A son tour elle aussi.

Elle est amère et douce, elle est méchante et bonne ;

Sur chaque front illustre elle met la couronne

Sans peur ni passion.

Amère aux gens heureux et douce aux misérables,

C'est la seule qui donne aux grands inconsolables

Leur consolation.

Elle prête des lits à ceux qui, sur le monde,

Comme le Juif errant, font nuit et jour leur ronde

Et n'ont jamais dormi.

A tous les parias elle ouvre son auberge,

Et reçoit aussi bien la Phryné que la vierge,

L'ennemi que l'ami.

Sur les pas de ce guide au visage impassible,

Nous marchons en suivant la spirale terrible

Vers le but inconnu,

Par un enfer vivant sans caverne ni gouffre,

Sans bitume enflammé, sans mers aux flots de soufre,

Sans Belzébuth cornu.

Voici contre un carreau comme un reflet de lampe

Avec l'ombre d'un homme. Allons, montons la rampe,

Approchons et voyons.

Ah ! c'est toi, docteur Faust ! Dans la même posture

Du sorcier de Rembrandt sur la noire peinture

Aux flamboyants rayons.

Quoi ! tu n'as pas brisé tes fioles d'alchimiste,

Et tu penches toujours ton grand front chauve et triste

Sur quelque manuscrit !

Dans ton livre, aux lueurs de ce soleil mystique,

Quoi ! tu cherches encor le mot cabalistique

Qui fait venir l'Esprit.

Eh bien ! Scientia, ta maîtresse adorée

A tes chastes désirs s'est-elle enfin livrée ?

Ou, comme au premier jour,

N'en es-tu qu'à baiser sa robe ou sa pantoufle,

Ta poitrine asthmatique a-t-elle encor du souffle

Pour un soupir d'amour ?

Quel sable, quel corail a ramené ta sonde ?

As-tu touché le fond des sagesses du monde ?

En puisant à ton puits,

Nous as-tu dans ton seau fait monter toute nue

La blanche Vérité jusqu'ici méconnue ?

Arbre, où sont donc tes fruits ?

J'ai plongé dans la mer sous le dôme des ondes ;

Les grands poissons jetaient leurs ondes vagabondes

Jusques au fond des eaux ;

Léviathan fouettait l'abîme de sa queue,

Les Syrènes peignaient leur chevelure bleue

Sur les bancs de coraux.

La seiche horrible à voir, le polype difforme,

Tendaient leurs mille bras, le caïman énorme

Roulait ses gros yeux verts ;

Mais je suis remonté, car je manquais d'haleine ;

C'est un manteau bien lourd pour une épaule humaine

Que le manteau des mers !

Je n'ai pu de mon puits tirer que de l'eau claire ;

Le Sphinx interrogé continue à se taire ;

Si chauve et si cassé,

Hélas ! j'en suis encore à peut-être, et que sais-je ?

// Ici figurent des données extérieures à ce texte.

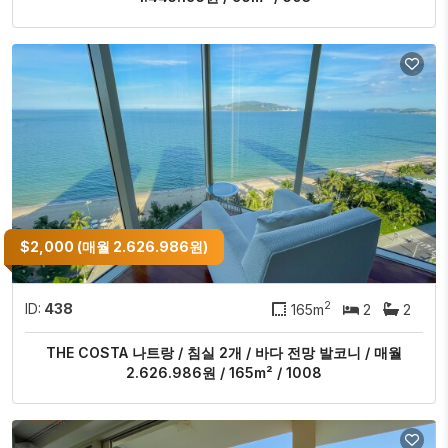
$2,000 (매월 2.626.986원)
2
ID:
438
165m
2
2
THE COSTA 나트랑 / 침실 2개 / 바다 전망 발코니 / 매월
2.626.986원 / 165m² / 1008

Et les fleurs de mon front ont fait comme une neige

Aux lieux où j'ai passé.

Malheureux que je suis d'avoir sans défiance

Mordu les pommes d'or de l'arbre de science !

La science est la mort.

Ni l'upa de Java, ni l'euphorbe d'Afrique,

Ni le mancenilier au sommeil magnétique.

N'ont un poison plus fort.

Je ne crois plus à rien. J'allais, de lassitude,

Quand vous êtes venus, renoncer à l'étude

Et briser mes fourneaux.

Je ne sens plus en moi palpiter une fibre,

Et comme un balancier seulement mon cœur vibre

A mouvements égaux.

Le néant ! Voilà donc ce que l'on trouve au terme !

Comme une tombe, un mort, ma cellule renferme

Un cadavre vivant.

C'est pour arriver là que j'ai pris tant de peine,

Et que j'ai sans profit, comme on fait d'une graine,

Semé mon âme au vent.

Un seul baiser, ô douce et blanche Marguerite,

Pris sur ta bouche en fleur, si fraîche et si petite,

Vaut mieux que tout cela.

Ne cherchez pas un mot qui n'est pas dans le livre ;

Pour savoir comme on vit n'oubliez pas de vivre.

Aimez, car tout est là !

La spirale sans fin dans le vide s'enfonce ;

Tout autour, n'attendant qu'une fausse réponse

Pour vous pomper le sang,

Sur leurs grands piédestaux semés d'hiéroglyphes,

Des Sphinx aux seins pointus, aux doigts armés de griffes,

Roulent leur œil luisant.

En passant devant eux, à chaque pas l'on cogne

Des os demi rongés, des restes de charogne,

Des crânes sonnant creux.

On voit de chaque trou sortir des jambes raides,

Des apparitions monstrueusement laides

Fendent l'air ténébreux.

C'est ici que l'énigme est encor sans Oedipe,

Et qu'on attend toujours le rayon qui dissipe

L'antique obscurité.

C'est ici que la mort propose son problème,

Et que le voyageur, devant sa face blême

Recule épouvanté.

Ah que de nobles cœurs et que d'âmes choisies,

Vainement, à travers toutes les poésies,

Toutes les passions,

Ont poursuivi le mot de la page fatale

Dont les os gisent là sans pierre sépulcrale

Et sans inscriptions !

Combien, don Juans obscurs, ont leurs listes remplies

Et qui cherchent encor ! Que de lèvres pâlies

Sous les plus doux baisers,

Et qui n'ont jamais pu se joindre à leur chimère !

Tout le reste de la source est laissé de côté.